The question is, does it stop collapsing when another more fundamental degeneracy is achieved or does it collapse infinitely into a "singularity". The singularity idea seems like nonsense to me... somehow I think the universe must be a bit more rational than that. One idea I've heard is that perhaps strings can exist in a kind of ground state that can't get any more fundamental. So perhaps the matter in a black hole is a kind of degenerate ball of strings. :lol2: String theory posits objects that have a very tiny but finite dimension. But they are possibly so compact that any clump of strings in this state is always smaller than its own Schwartzchild radius?

I don't know enough about the physics to challenge the idea, but the concept of there being a compact form of matter with finite dimensions seems more appealing to me than the infinite singularity, because there is hope of it being understandable. Infinities are sort of inherently irrational.

Could such a string ball have a degeneracy pressure limit due to special relativistic speed limit? I guess the question there is, how massive does the object have to be to achieve that limit? Perhaps that number is way bigger than is practical to form... many many galaxies worth of mass compressed into a single black hole? More mass than the known mass of the universe perhaps? That would be a practical "can never happen" kind of limit.
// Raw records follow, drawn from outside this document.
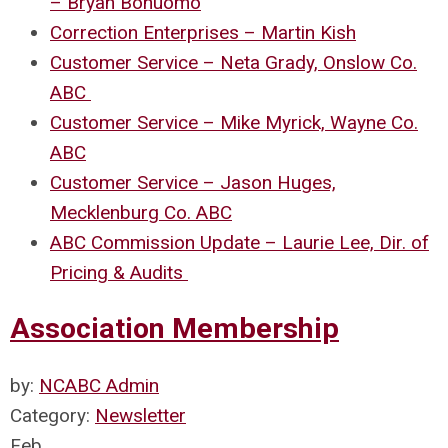
– Bryan Bonuomo
Correction Enterprises – Martin Kish
Customer Service – Neta Grady, Onslow Co.
ABC
Customer Service – Mike Myrick, Wayne Co.
ABC
Customer Service – Jason Huges,
Mecklenburg Co. ABC
ABC Commission Update – Laurie Lee, Dir. of
Pricing & Audits
Association Membership
by:
NCABC Admin
Category:
Newsletter
Feb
Crossing the Event Horizon ... no big deal.
The other notion I've heard is that the event horizon of a black hole is not really an object ... you could theoretically pass through an event horizon and the laws of physics "as we know them" continue to work just fine as always. I believe the surface gravity of super massive black holes (at the event horizon) is tolerable. There is some funniness with time relative to outside observers and the bending of light. But relative to the traveller, time always flows normally. Once inside the event horizon, I believe the observer would continue to be able to see out, perhaps with some gravitational lensing effects, but otherwise the traveller would not experience anything too jarring while crossing the horizon.

As I understand it, not all back holes will crush you or shred you right away until you get REALLY close to them... I believe the supermassive ones have event horizons well outside the radius where gravitational tidal forces start to become a problem for normal matter.

Anyway, if anyone understands the physics in more detail, I'd like to hear more about the plausibility of these speculations. I heard both from established astrophysicists but I don't recall precisely who or in what context I read these notions.